I am only being slightly apologetic.

(There are a myriad of sins, and, even in the context of saying that being Queer is not a sin, we are in very good company when it comes to sinning – a small, but, I think in a way, wonderful fact that we all, as human beings, have in common.)

I have very little control over how someone believes. I talk to them how Christ's love has been good for me, that love being shown through the caring people at my church. I can't hope to change anyone's mind in a day. I am open about who I am and in doing so, I hope to put a face on what many do not know about first-hand.

I found it very easy to feel personally attacked by those trolls – especially when they kept insisting that being gay is a sin, even in the face of such overwhelming discussion illustrating the opposite viewpoint.

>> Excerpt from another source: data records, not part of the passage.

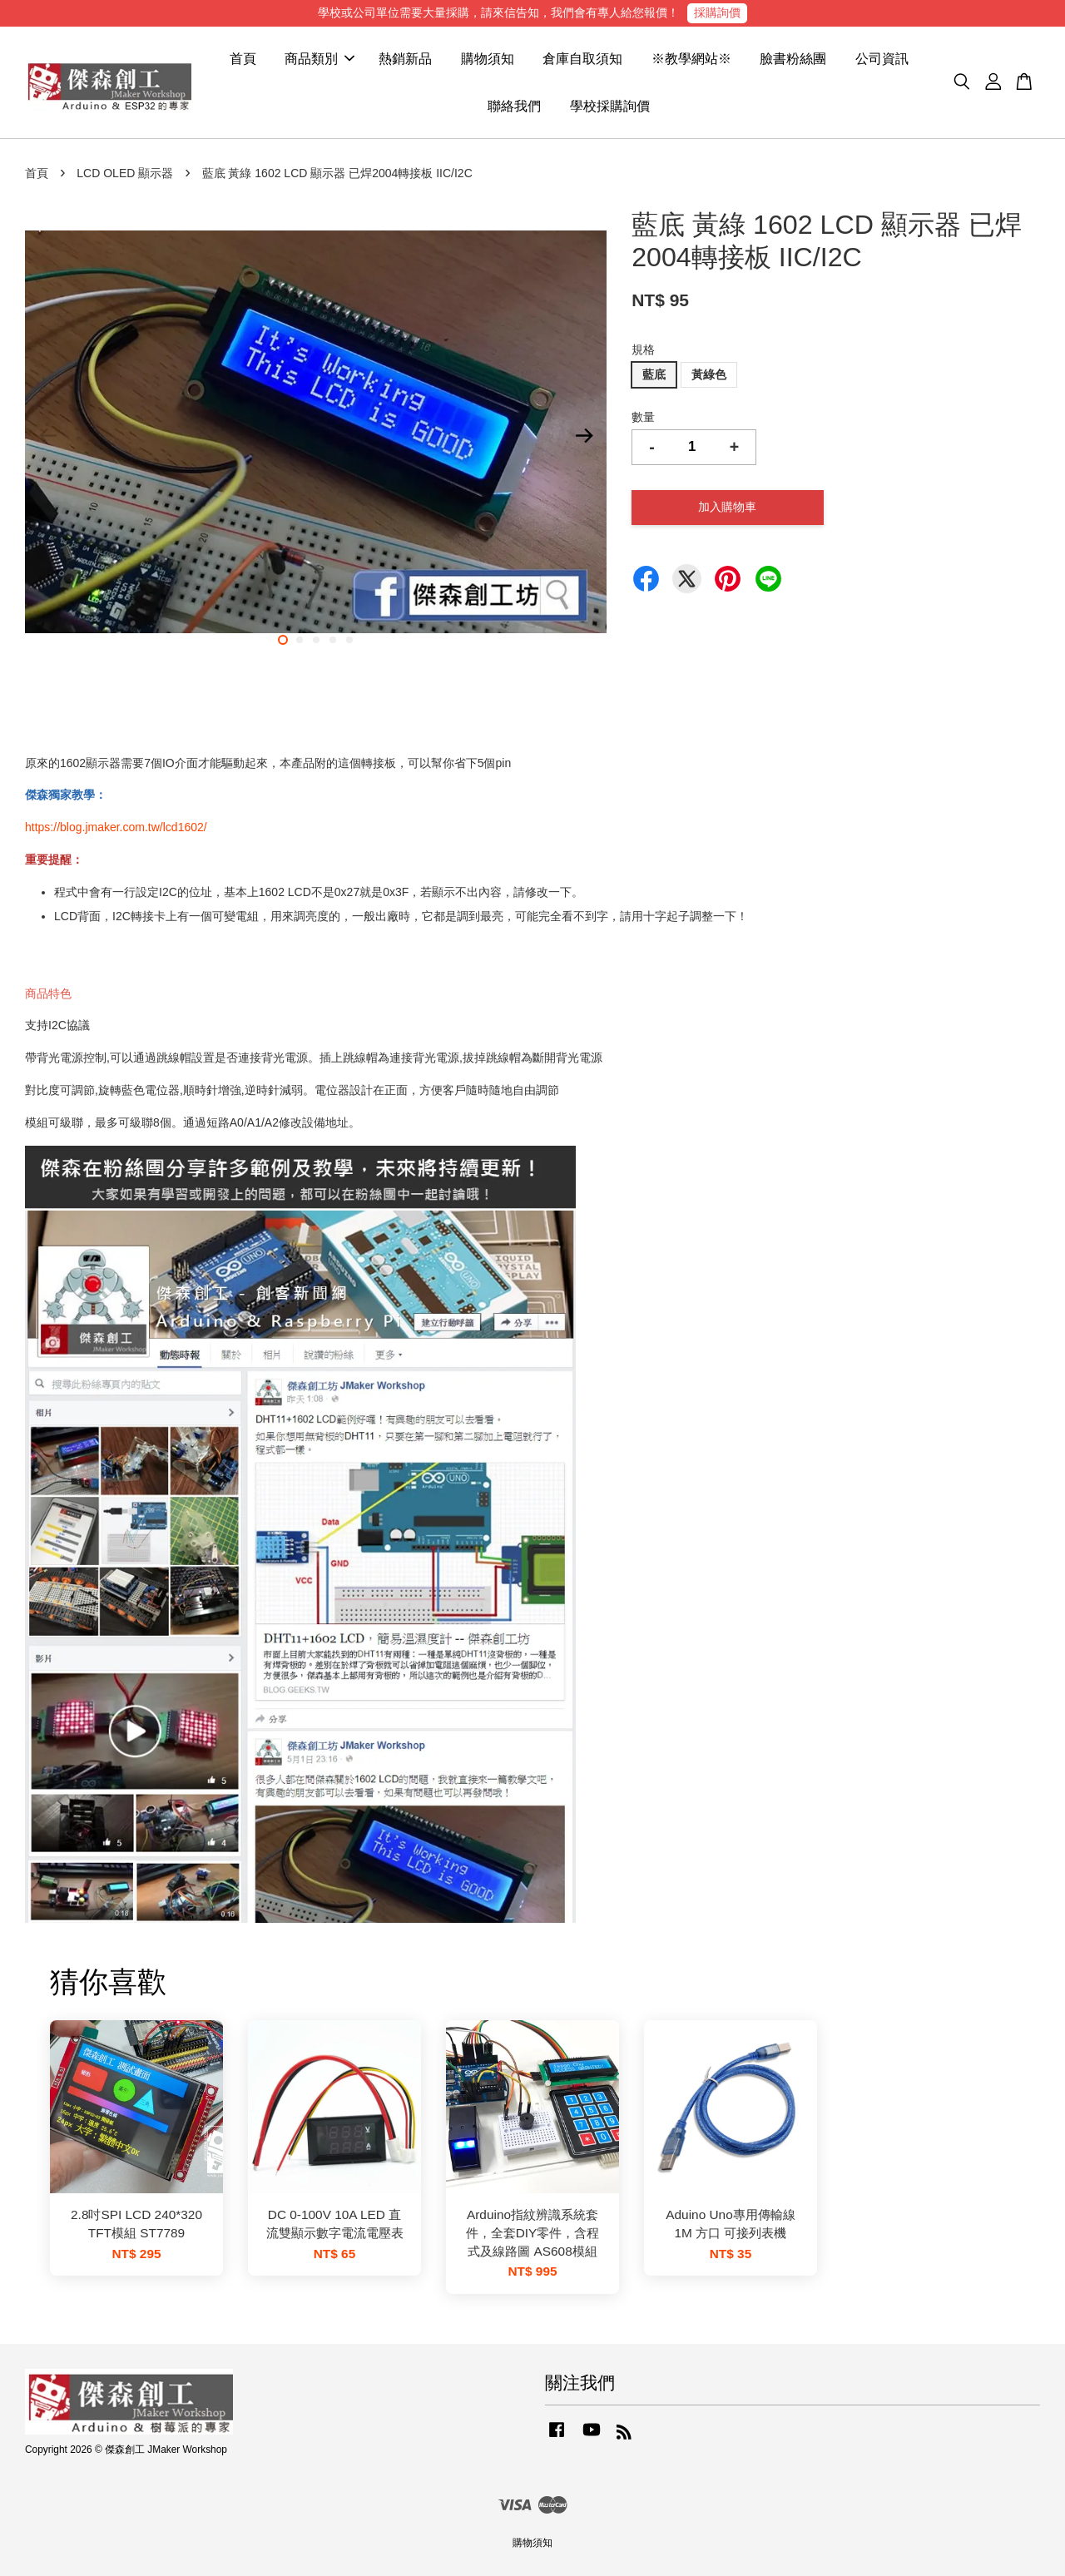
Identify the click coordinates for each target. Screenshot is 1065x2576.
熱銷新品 (405, 59)
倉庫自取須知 (582, 59)
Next (584, 435)
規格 (643, 349)
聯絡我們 (514, 106)
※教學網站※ (691, 59)
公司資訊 (882, 59)
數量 (643, 417)
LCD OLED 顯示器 (125, 173)
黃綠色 (708, 374)
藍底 (654, 374)
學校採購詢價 (610, 106)
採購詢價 (717, 12)
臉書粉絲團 (793, 59)
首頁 (243, 59)
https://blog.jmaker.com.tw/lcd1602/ (116, 827)
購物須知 (487, 59)
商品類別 (319, 59)
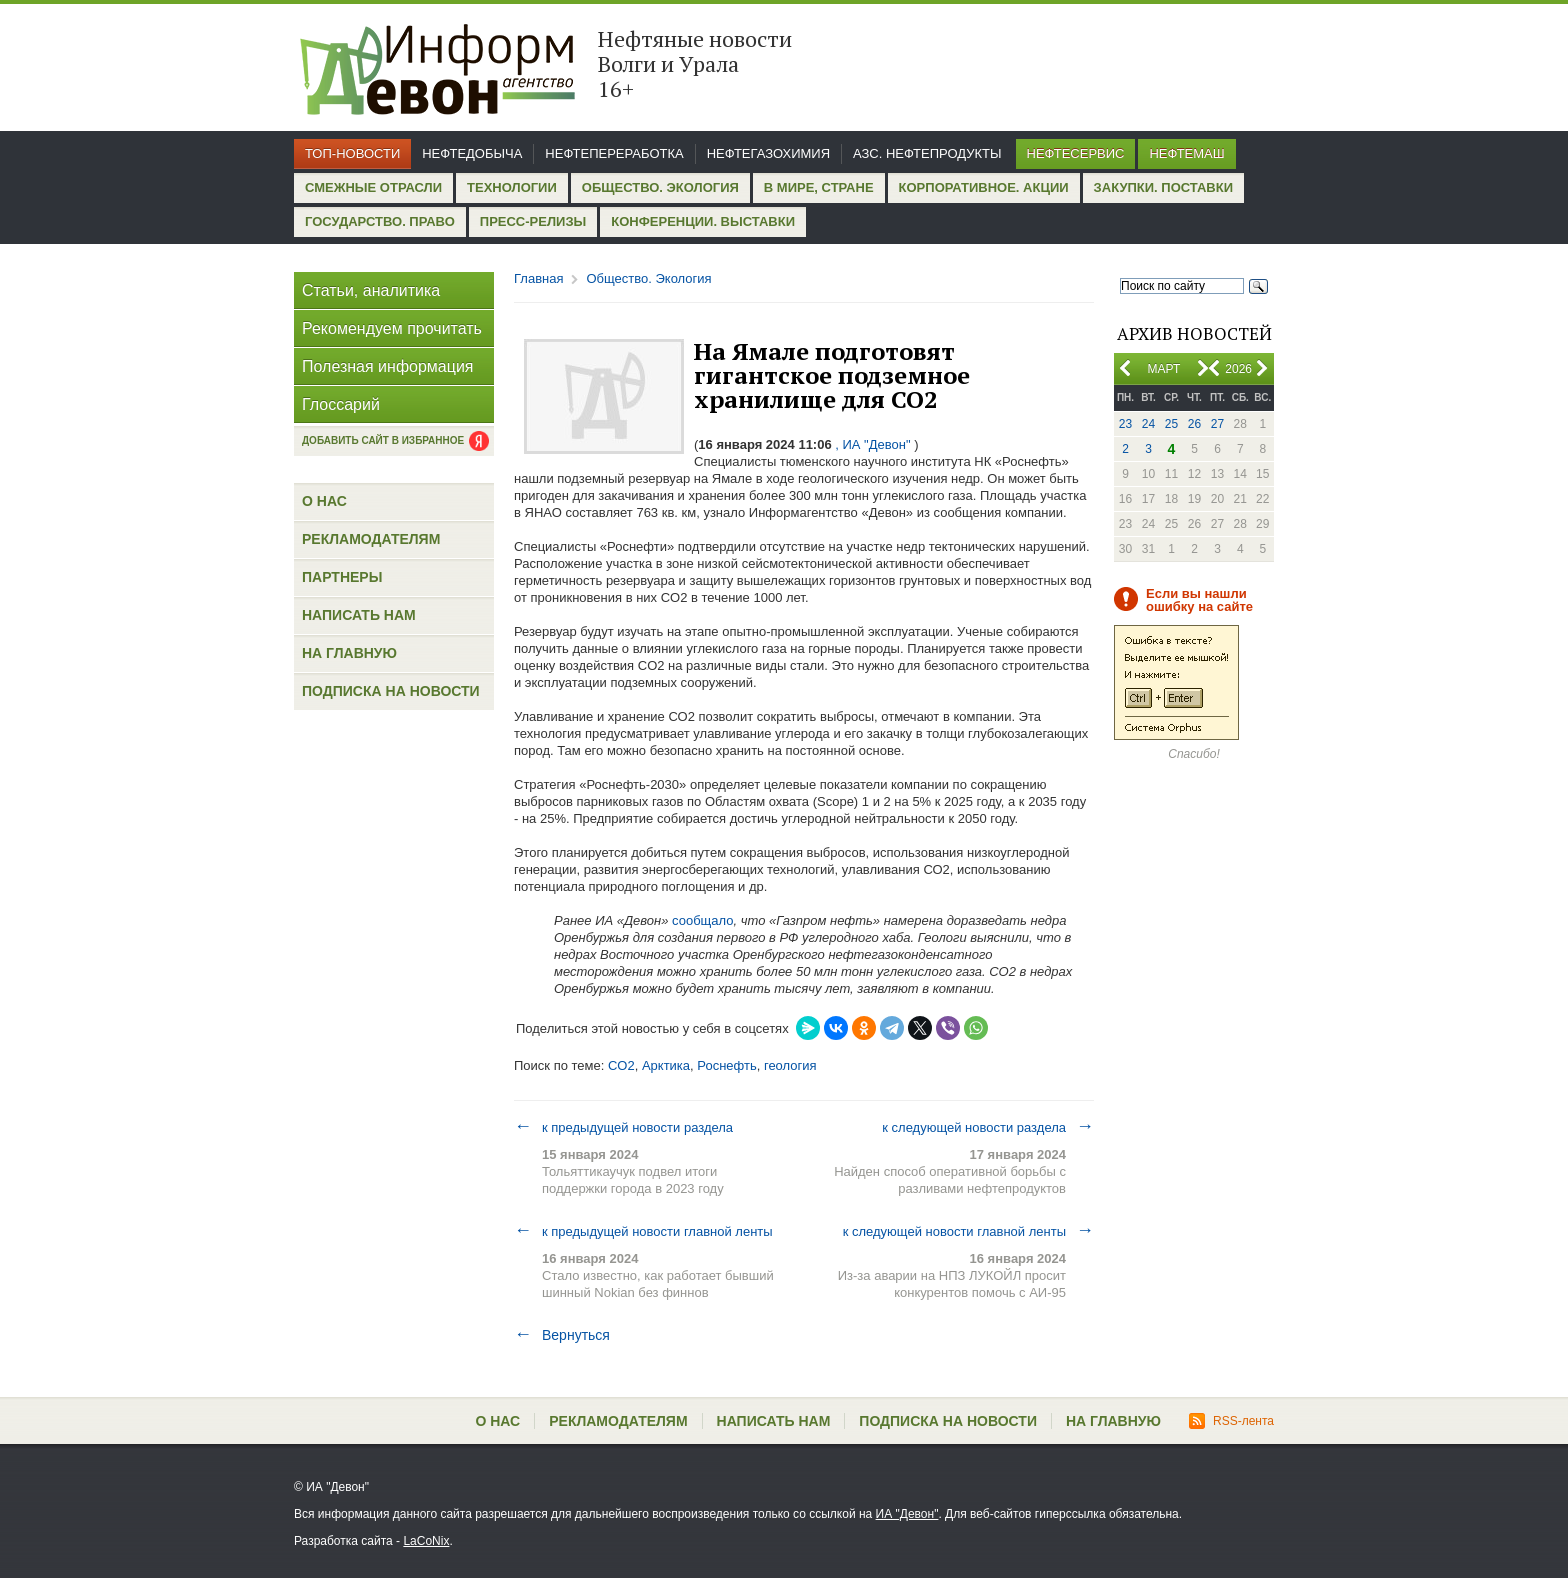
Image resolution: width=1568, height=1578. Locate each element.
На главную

I, as many of us would, I suppose, got very angry, hateful and just plain mean. Then I finally asked myself, “what am I trying to prove here?” It's easy to hate your “enemies.” So I decided that – since obviously we were going to continue to disagree on this point – to let it go. Sometimes I can't get through to someone. Sometimes I have to admit to myself that I can walk away – it doesn't meant I'm weak. It doesn't mean I am admitting that they are right. It is ruining my peace of mind.

The way I saw it, if I began to act in a way where I was letting them get to me, that's when I was going to let them win.

So, instead I decided to talk in a loving, caring way, regardless of how they behaved. I wasn't always successful, but that was my goal. That is my goal now, and I will try to live up to it.

For you, my Queer brothers and sisters, I hope to offer this bit of hope to you:

Know in your heart that Christ loves you. As fallible, regular, everyday, normal humans that we are.

Regular, fallible, normal, everyday humans may try to tell you otherwise. Just remember, Jesus speaks for Himself and The Word tells us that we are loved and treasured, just like everyone else.